Überfliegt man das Sanktionspaket der EU, wird klar: Die deutsche Wirtschaft ist mit einem blauen Auge davongekommen. Großbritannien hat mit dem unter russischen Investoren sehr beliebten Finanzplatz London höhere Lasten zu tragen:
Rüstungsgüter dürfen künftig nicht an Russland geliefert werden, wobei zwei fast fertige französische Hubschrauberträger noch übergeben werden dürfen.
Für Deutschland fällt das beschränkte Exportverbot bei einer Ausfuhr im Wert von 40 Millionen Euro (2012) kaum ins Gewicht. Allerdings müssen deutsche Unternehmen darauf achten, keine sogenannten Dual-Use-Güter nach Russland auszuführen. Dabei handelt es sich um Waren, die sowohl zivile wie auch militärische Verwendung finden können.
Russlands Rüstungsindustrie ist von dem Embargo kaum betroffen. Die wichtigsten Absatzmärkte der dortigen Militärindustrie sind China, Indien und ein paar Schurkenstaaten. Die Prosperität der Branche, die zehn Prozent zum russischen Gesamtexport beisteuert und im Inland ein starker Beschäftigungsfaktor ist, wird wenig beeinträchtigt.

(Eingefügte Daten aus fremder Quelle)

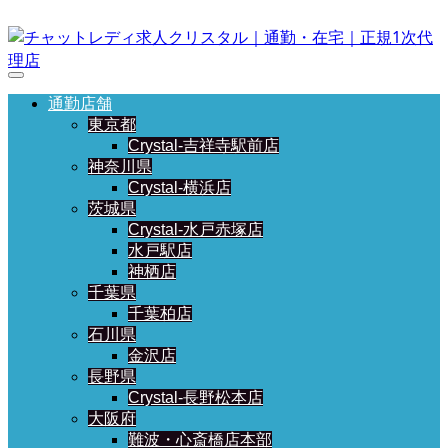
通勤店舗
東京都
Crystal-吉祥寺駅前店
神奈川県
Crystal-横浜店
茨城県
Crystal-水戸赤塚店
水戸駅店
神栖店
千葉県
千葉柏店
石川県
金沢店
長野県
Crystal-長野松本店
大阪府
難波・心斎橋店本部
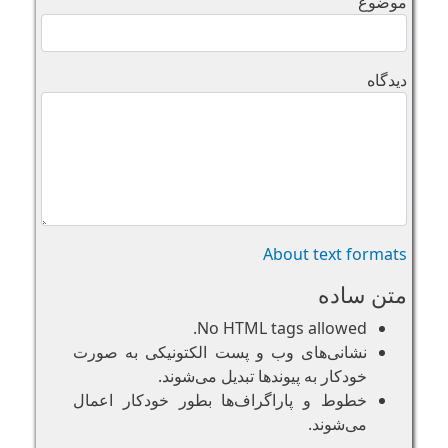
موضوع
دیدگاه
About text formats
متن ساده
No HTML tags allowed.
نشانی‌های وب و پست الکتونیکی به صورت
خودکار به پیوند‌ها تبدیل می‌شوند.
خطوط و پاراگراف‌ها بطور خودکار اعمال
می‌شوند.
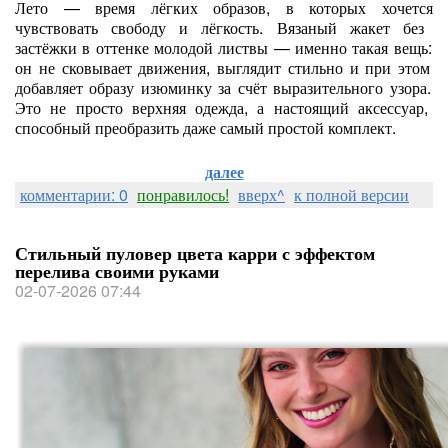
Лето
— время
лёгких
образов,
в
которых
хочется
чувствовать
свободу
и
лёгкость.
Вязаный
жакет
без
застёжки
в
оттенке
молодой
листвы
— именно
такая
вещь:
он
не
сковывает
движения,
выглядит
стильно
и
при
этом
добавляет
образу
изюминку
за
счёт
выразительного
узора.
Это
не
просто
верхняя
одежда,
а
настоящий
аксессуар,
способный
преобразить
даже
самый
простой
комплект.
далее
комментарии: 0
понравилось!
вверх^
к полной версии
Стильный пуловер цвета карри с эффектом
перелива своими руками
02-07-2026 07:44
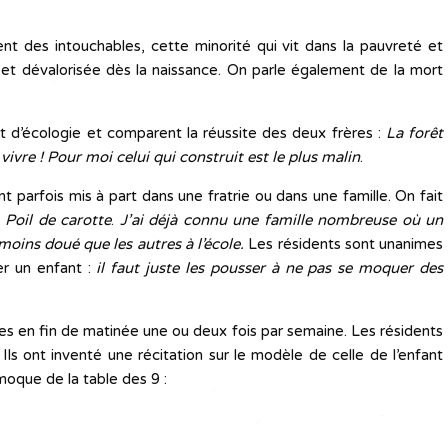
nt des intouchables, cette minorité qui vit dans la pauvreté et
s et dévalorisée dès la naissance. On parle également de la mort
nt d’écologie et comparent la réussite des deux frères :
La forêt
vivre !
Pour moi celui qui construit est le plus malin
.
nt parfois mis à part dans une fratrie ou dans une famille. On fait
à
Poil de carotte
.
J’ai déjà connu une famille nombreuse où un
 moins doué que les autres à l’école.
Les résidents sont unanimes
cer un enfant :
il faut juste les pousser à ne pas se moquer des
es en fin de matinée une ou deux fois par semaine. Les résidents
Ils ont inventé une récitation sur le modèle de celle de l’enfant
moque de la table des 9 :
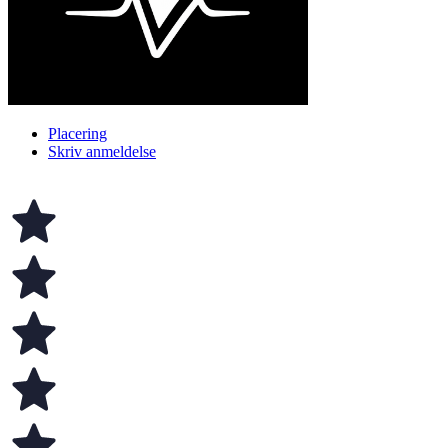
Placering
Skriv anmeldelse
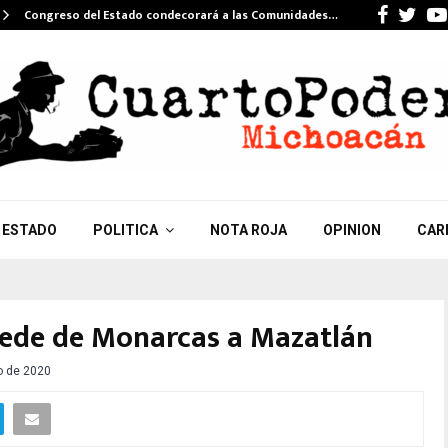
Faceb
Twi
Congreso del Estado condecorará a las Comunidades…
ESTADO
POLITICA
NOTA ROJA
OPINION
CAR
ede de Monarcas a Mazatlán
o de 2020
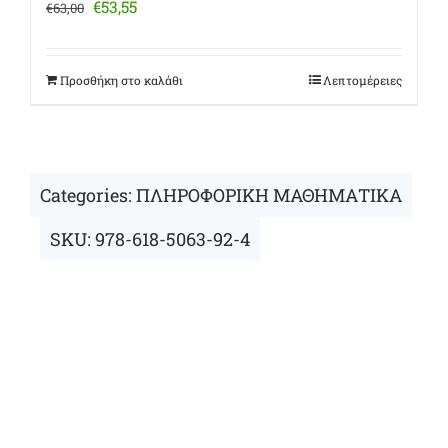
Original
Η
€
53,55
€
63,00
price
τρέχουσα
was:
τιμή
€63,00.
είναι:
Προσθήκη στο καλάθι
Λεπτομέρειες
€53,55.
Categories:
ΠΛΗΡΟΦΟΡΙΚΗ ΜΑΘΗΜΑΤΙΚΑ
SKU:
978-618-5063-92-4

High Tech für die Ölindustrie darf aus der EU nicht mehr nach Russland geliefert werden. So will Brüssel die Förderung von Rohöl behindern, dessen Exporterlöse den größten Brocken bei den Staatseinnahmen ausmachen. Zumindest ein Teil dieser Technik wird allerdings von heimischen oder asiatischen Herstellern ersetzt werden können. Darunter werden Partnerschaften zwischen westlichen und russischen Unternehmen leiden – das trifft unter anderem die BASF-Tochter Wintershall, vor allem aber die britischen Ölkonzerne BP und Shell, die beide stark in Russland engagiert sind.
Über den Finanzsektor sendet die EU ein lauteres Warnsignal an Russland. Banken, an denen der Staat mit mehr als 50 Prozent beteiligt ist, dürfen sich künftig nicht mehr auf den europäischen Kapitalmärkten finanzieren. Das gilt für die größten russischen Institute wie die Sberbank, VTB und die Gazprombank. Bestehende Finanzierungen sind allerdings nicht betroffen, ausgenommen sind auch Finanzierungen von kürzerer Dauer als 90 Tagen.
Ihre Wirkung werden diese Sanktionen allenfalls mittelfristig entfalten, zu unmittelbaren Liquiditätsproblemen werden sie nicht führen: Gerade die Sberbank, die für den Staat die Sozialleistungen abwickelt, ist nie knapp an Einlagen und Reserven. Zudem verspricht die Zentralbank ihre Unterstützung, die sich schon im Krisenjahr 2008 als effizient und hilfreich erwiesen hatte. Die langfristigen Finanzierungen dürften sich aber in den kommenden Monaten für russische Unternehmen deutlich verteuern, weil die Banken ihre gestiegenen Kosten an die Kunden weitergeben.
Länger und länger wird derweil die Liste der Oligarchen und Politiker, denen die EU die Einreise verweigert. Furcht vor der Konfiszierung ihrer Konten soll in den vergangenen Monaten eine Menge Kapital aus London vertrieben haben. Zu Recht zielten die Sanktionen auch auf „die reichen Oligarchen, die in den Hauptstädten Europas ihre Konten und ihre Immobilien haben“, sagt Minister Gabriel. Diese Sanktionen würden schnell Wirkung beim Gegner zeigen. Dass es zu härteren Sanktionen wie dem Einfrieren von Konten kommt, gilt in Bankenkreisen aber als unwahrscheinlich. Kenner der Moskauer Machtzirkel wie die Soziologin Olga Kryschtanowskaja warnen zudem, den Einfluss der Oligarchen auf Putin zu überschätzen: Solange er in solch hohen Umfragewerten schwelge, sitze der große Zampano schlicht zu fest im Sattel, als dass ihn jemand zum Einlenken zwingen könne. Zumal er 2003 mit der Inhaftierung des Michail Chodorkowski gezeigt hat, wie effektiv die willfährige russische Justiz widerspenstige Oligarchen kaltstellen kann.